* _Record set_:
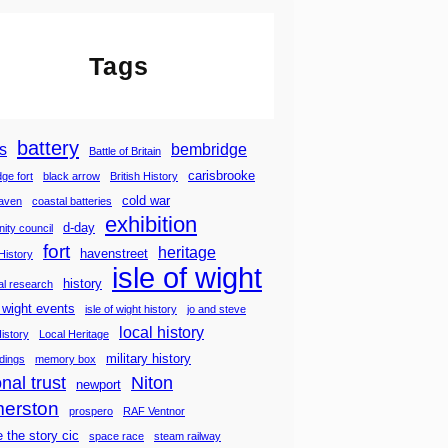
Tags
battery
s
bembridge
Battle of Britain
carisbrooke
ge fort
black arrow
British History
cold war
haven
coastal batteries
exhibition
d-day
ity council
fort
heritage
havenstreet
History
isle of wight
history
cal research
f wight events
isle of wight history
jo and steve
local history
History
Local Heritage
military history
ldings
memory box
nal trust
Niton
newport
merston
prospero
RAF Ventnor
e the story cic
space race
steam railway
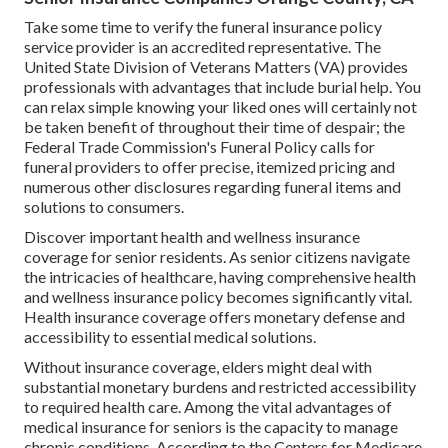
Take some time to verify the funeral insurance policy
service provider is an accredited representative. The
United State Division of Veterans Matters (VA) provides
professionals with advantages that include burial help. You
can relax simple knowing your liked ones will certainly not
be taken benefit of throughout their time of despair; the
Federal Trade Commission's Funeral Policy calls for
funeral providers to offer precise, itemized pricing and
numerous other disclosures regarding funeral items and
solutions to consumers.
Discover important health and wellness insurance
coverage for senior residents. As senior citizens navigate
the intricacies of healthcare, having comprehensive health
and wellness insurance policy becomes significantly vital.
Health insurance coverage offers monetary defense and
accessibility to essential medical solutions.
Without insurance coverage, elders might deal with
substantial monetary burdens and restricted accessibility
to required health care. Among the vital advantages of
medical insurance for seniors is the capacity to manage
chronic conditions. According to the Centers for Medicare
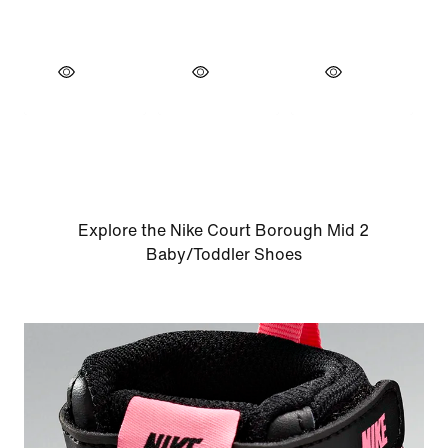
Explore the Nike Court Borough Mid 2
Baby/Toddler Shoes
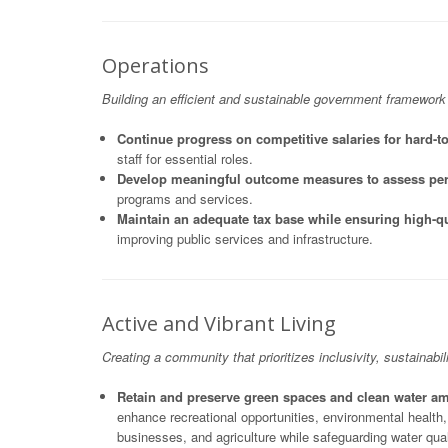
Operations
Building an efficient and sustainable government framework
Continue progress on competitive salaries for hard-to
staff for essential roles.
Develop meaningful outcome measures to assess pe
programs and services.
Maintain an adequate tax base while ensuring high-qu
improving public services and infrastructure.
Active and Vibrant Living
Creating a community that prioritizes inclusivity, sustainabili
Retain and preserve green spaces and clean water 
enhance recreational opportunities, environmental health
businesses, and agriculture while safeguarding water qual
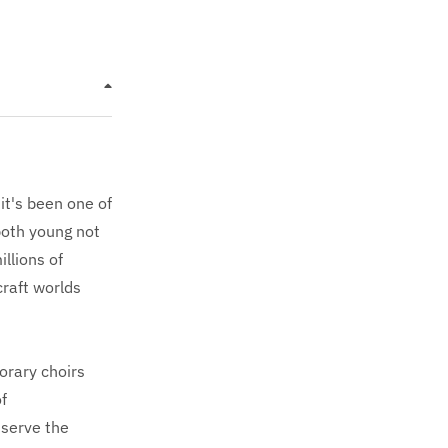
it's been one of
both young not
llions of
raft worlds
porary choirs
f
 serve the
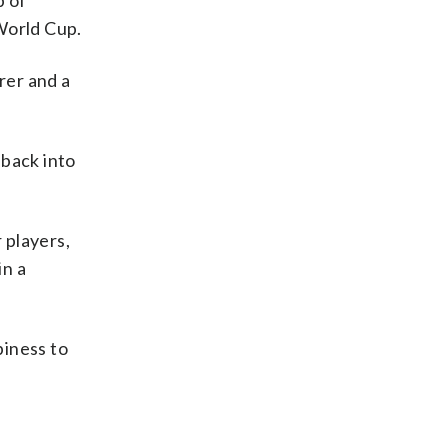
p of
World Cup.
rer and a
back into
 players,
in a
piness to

* _Your assignment_: Above are the records; copy exactly the lines from the one with "Explore the Nike Court Borough Mid 2" through the one with "programs and services.", including both, and nothing more. Leave out pictures.

* _Response to the exercise_:
Explore the Nike Court Borough Mid 2
Baby/Toddler Shoes
Operations
Building an efficient and sustainable government framework
Continue progress on competitive salaries for hard-to
staff for essential roles.
Develop meaningful outcome measures to assess pe
programs and services.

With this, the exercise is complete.